Required action: Using the listing below, work out how many lines contain the word "физкультуры", and respond with that number alone.

----------------

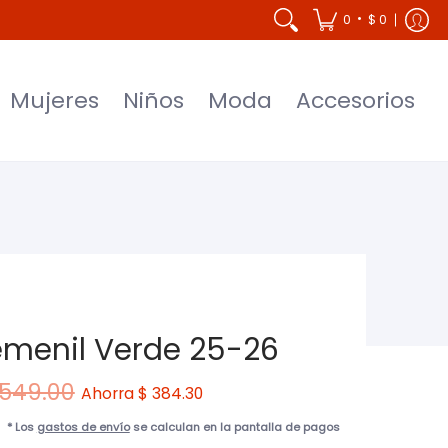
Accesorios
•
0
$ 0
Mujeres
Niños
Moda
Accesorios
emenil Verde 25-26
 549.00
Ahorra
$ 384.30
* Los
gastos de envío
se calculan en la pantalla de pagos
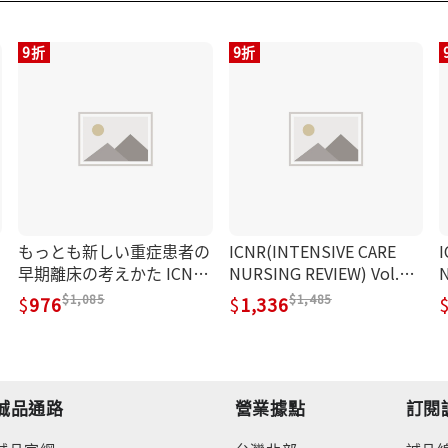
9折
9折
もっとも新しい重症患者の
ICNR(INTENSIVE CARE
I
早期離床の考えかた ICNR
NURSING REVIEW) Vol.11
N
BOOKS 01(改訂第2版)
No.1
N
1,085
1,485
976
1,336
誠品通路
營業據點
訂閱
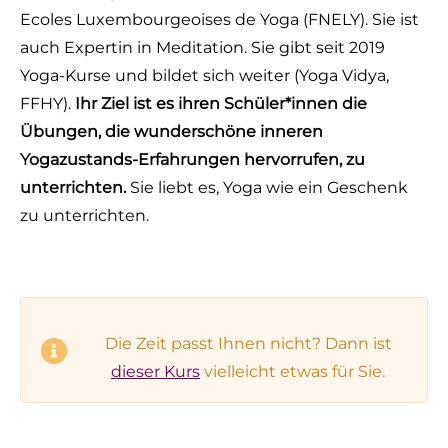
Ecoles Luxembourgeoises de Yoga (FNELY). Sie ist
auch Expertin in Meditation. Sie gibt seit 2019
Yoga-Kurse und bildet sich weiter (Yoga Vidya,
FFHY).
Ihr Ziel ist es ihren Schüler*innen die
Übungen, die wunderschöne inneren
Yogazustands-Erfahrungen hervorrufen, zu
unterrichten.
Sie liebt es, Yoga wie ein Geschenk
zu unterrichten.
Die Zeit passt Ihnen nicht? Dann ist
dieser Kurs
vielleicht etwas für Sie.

----------------

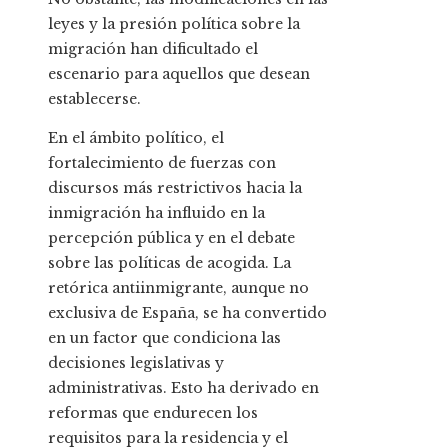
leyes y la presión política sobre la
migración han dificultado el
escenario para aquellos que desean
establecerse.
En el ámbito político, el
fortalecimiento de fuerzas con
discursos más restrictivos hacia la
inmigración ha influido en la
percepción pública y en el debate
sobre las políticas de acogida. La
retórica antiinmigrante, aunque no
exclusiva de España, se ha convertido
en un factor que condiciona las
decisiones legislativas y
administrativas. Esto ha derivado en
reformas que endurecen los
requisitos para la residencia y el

----------------

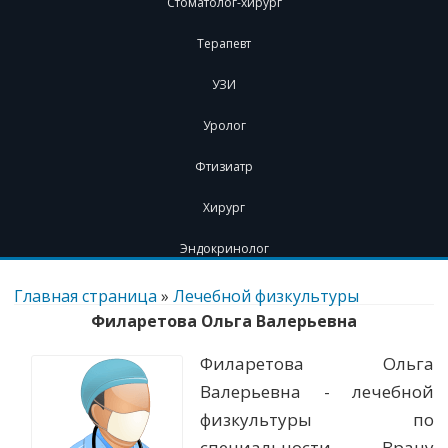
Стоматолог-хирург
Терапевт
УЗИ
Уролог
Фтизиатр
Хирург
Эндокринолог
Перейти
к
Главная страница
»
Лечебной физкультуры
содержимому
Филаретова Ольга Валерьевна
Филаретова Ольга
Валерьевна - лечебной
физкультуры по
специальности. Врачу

----------------

Response below: 2